Здесь в дискуссию вступили католические богословы. Для того чтобы
освободить евреев от иудаизма, христианские мужи выработали стратегию, согласно которой следовало, во-первых, запретить традиционное платье, во-вторых, обычаи и религиозные обряды, но главное, выбросить из немецкого лексикона само слово еврей. Логика проста и понятна: слово, ставшее презираемым, не позволяет евреям обрести чувство чести, которое приравняло бы их к другим гражданам.

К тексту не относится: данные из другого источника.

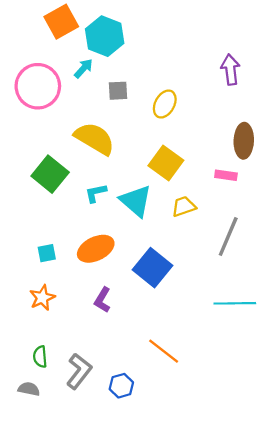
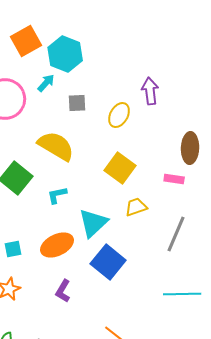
purple arrow: (230, 70) -> (150, 91), moved
cyan triangle: (136, 201) -> (93, 223), moved, turned 36

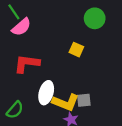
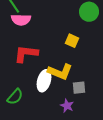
pink semicircle: (21, 27) -> (21, 20), turned 42
yellow L-shape: (66, 102) -> (60, 72), moved

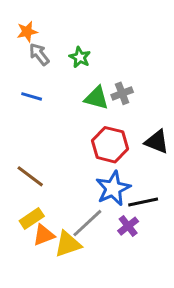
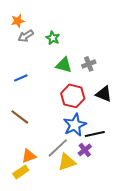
gray arrow: (39, 54) -> (26, 36), turned -84
gray cross: (122, 93) -> (89, 64), moved
blue line: (32, 96) -> (21, 78), moved, turned -40
yellow rectangle: (32, 219) -> (21, 172), moved
yellow triangle: (68, 244) -> (67, 162), moved

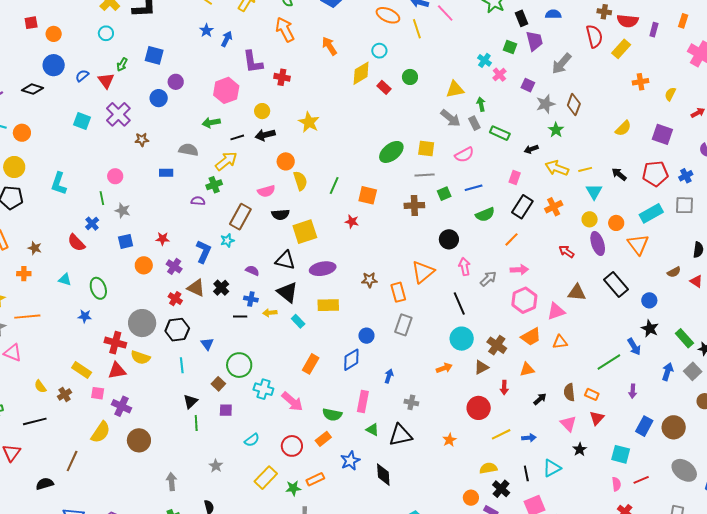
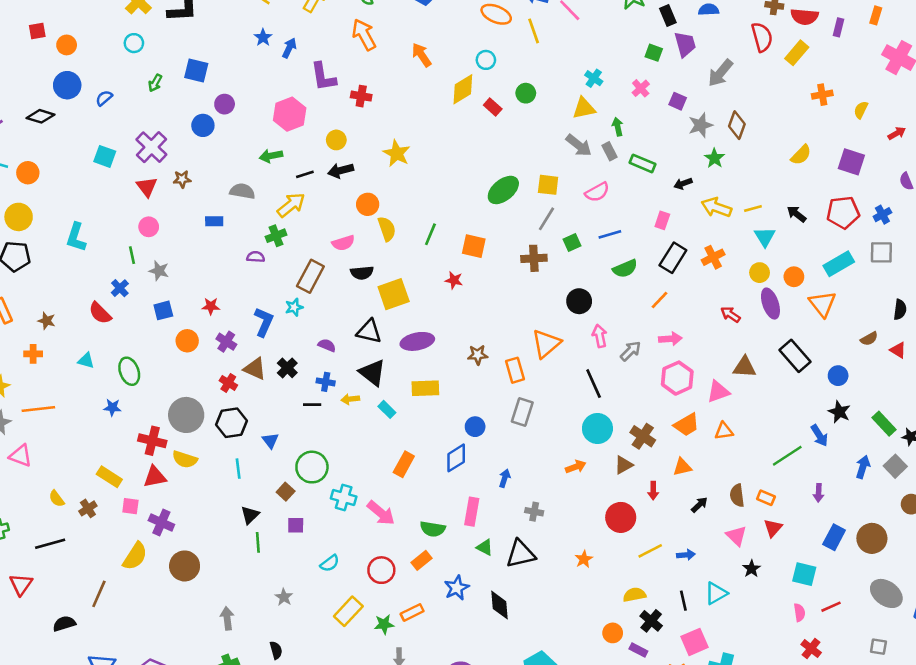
cyan cross: (484, 60) -> (594, 78), moved
red triangle: (106, 81) -> (147, 187), moved
gray line: (425, 175) -> (546, 219), turned -54

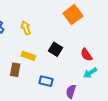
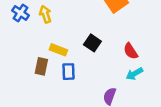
yellow arrow: (26, 28) -> (45, 14), moved
blue rectangle: (46, 81) -> (69, 72), moved, turned 72

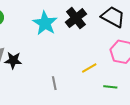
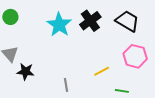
black star: (13, 60) -> (26, 72), moved

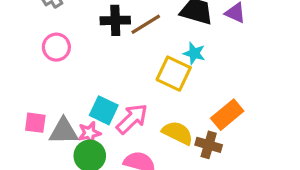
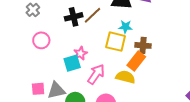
cyan square: (104, 110) -> (72, 63), moved, turned -30
orange rectangle: (227, 115) -> (136, 61), moved
pink star: (89, 133) -> (80, 53), moved
brown cross: (209, 145) -> (143, 45), moved

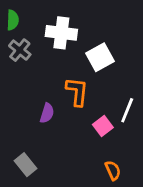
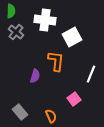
pink square: (103, 126) -> (74, 99), moved
orange semicircle: (113, 170) -> (51, 116), moved

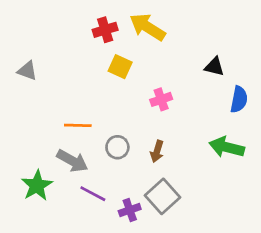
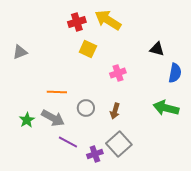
gray triangle: (27, 71) -> (20, 52), turned -42
green star: (37, 185) -> (27, 120), moved, size x0.7

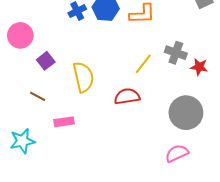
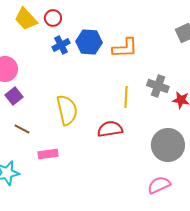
purple square: (46, 61) -> (14, 96), moved
yellow line: (143, 64) -> (126, 97), turned -35

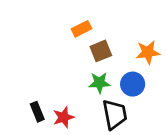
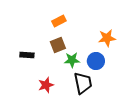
brown square: (101, 51) -> (58, 45), moved
black rectangle: (37, 112) -> (27, 55), moved, turned -64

Перелистывая немецкие страницы, исполненные призывов к ассимиляции, Юлий думал о своей семье, вставшей на этот путь по доброй воле. Двигаясь постепенно, он приходил к осознанию того, что внутренняя политика СССР - в ее отношении к евреям - уже прошла существенную долю указанного пути. Он думал о слове, изъятом из обращения, о том, что нет больше ни особого языка, ни странных обычаев и традиций. Еще одно поколение, и страх, гуляющий на одной шестой суши, выветрит еврейские имена...
Теперь Юлий наконец сформулировал. Антисемитский апофеоз немецкой философии, остановленный советской победой, подхвачен идеологией победителей. Это означает, что мало-помалу, скрупулезно следуя за источником, наши идеологи доберутся до последнего и окончательного решения.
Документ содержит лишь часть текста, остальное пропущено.